» **Goal of the exercise**
Set down each entry below exactly as it stands.

━━ Dataset records

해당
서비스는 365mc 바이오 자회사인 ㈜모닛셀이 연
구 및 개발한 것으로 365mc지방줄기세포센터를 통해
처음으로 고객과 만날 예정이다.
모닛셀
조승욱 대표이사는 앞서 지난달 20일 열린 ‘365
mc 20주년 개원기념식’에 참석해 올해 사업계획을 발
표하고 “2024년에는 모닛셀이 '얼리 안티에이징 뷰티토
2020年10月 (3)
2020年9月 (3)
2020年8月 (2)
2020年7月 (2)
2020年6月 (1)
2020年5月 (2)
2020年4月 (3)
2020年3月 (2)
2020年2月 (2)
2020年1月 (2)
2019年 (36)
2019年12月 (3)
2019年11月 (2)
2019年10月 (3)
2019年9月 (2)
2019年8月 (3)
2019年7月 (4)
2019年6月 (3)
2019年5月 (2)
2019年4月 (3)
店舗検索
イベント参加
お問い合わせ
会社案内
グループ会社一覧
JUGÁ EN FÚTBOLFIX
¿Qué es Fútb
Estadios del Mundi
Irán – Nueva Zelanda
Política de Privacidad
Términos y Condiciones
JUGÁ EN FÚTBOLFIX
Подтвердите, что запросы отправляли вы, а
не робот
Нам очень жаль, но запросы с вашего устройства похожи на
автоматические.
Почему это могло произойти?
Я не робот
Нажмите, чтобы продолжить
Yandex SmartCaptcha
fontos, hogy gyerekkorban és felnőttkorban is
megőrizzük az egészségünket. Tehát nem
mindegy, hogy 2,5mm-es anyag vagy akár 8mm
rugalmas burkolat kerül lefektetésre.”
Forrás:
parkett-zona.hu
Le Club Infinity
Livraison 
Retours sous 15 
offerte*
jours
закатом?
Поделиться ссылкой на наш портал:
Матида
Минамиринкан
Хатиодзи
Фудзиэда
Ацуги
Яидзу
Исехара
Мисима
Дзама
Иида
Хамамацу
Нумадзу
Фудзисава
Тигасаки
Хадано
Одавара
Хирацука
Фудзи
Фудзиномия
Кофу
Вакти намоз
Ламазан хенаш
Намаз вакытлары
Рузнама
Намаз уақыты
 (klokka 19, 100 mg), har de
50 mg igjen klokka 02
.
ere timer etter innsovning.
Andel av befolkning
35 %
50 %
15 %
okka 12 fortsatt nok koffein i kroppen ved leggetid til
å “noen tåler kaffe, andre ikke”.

━━━━

» **Answer to the exercise**
해당
서비스는 365mc 바이오 자회사인 ㈜모닛셀이 연
구 및 개발한 것으로 365mc지방줄기세포센터를 통해
처음으로 고객과 만날 예정이다.
모닛셀
조승욱 대표이사는 앞서 지난달 20일 열린 ‘365
mc 20주년 개원기념식’에 참석해 올해 사업계획을 발
표하고 “2024년에는 모닛셀이 '얼리 안티에이징 뷰티토
2020年10月 (3)
2020年9月 (3)
2020年8月 (2)
2020年7月 (2)
2020年6月 (1)
2020年5月 (2)
2020年4月 (3)
2020年3月 (2)
2020年2月 (2)
2020年1月 (2)
2019年 (36)
2019年12月 (3)
2019年11月 (2)
2019年10月 (3)
2019年9月 (2)
2019年8月 (3)
2019年7月 (4)
2019年6月 (3)
2019年5月 (2)
2019年4月 (3)
店舗検索
イベント参加
お問い合わせ
会社案内
グループ会社一覧
JUGÁ EN FÚTBOLFIX
¿Qué es Fútb
Estadios del Mundi
Irán – Nueva Zelanda
Política de Privacidad
Términos y Condiciones
JUGÁ EN FÚTBOLFIX
Подтвердите, что запросы отправляли вы, а
не робот
Нам очень жаль, но запросы с вашего устройства похожи на
автоматические.
Почему это могло произойти?
Я не робот
Нажмите, чтобы продолжить
Yandex SmartCaptcha
fontos, hogy gyerekkorban és felnőttkorban is
megőrizzük az egészségünket. Tehát nem
mindegy, hogy 2,5mm-es anyag vagy akár 8mm
rugalmas burkolat kerül lefektetésre.”
Forrás:
parkett-zona.hu
Le Club Infinity
Livraison 
Retours sous 15 
offerte*
jours
закатом?
Поделиться ссылкой на наш портал:
Матида
Минамиринкан
Хатиодзи
Фудзиэда
Ацуги
Яидзу
Исехара
Мисима
Дзама
Иида
Хамамацу
Нумадзу
Фудзисава
Тигасаки
Хадано
Одавара
Хирацука
Фудзи
Фудзиномия
Кофу
Вакти намоз
Ламазан хенаш
Намаз вакытлары
Рузнама
Намаз уақыты
 (klokka 19, 100 mg), har de
50 mg igjen klokka 02
.
ere timer etter innsovning.
Andel av befolkning
35 %
50 %
15 %
okka 12 fortsatt nok koffein i kroppen ved leggetid til
å “noen tåler kaffe, andre ikke”.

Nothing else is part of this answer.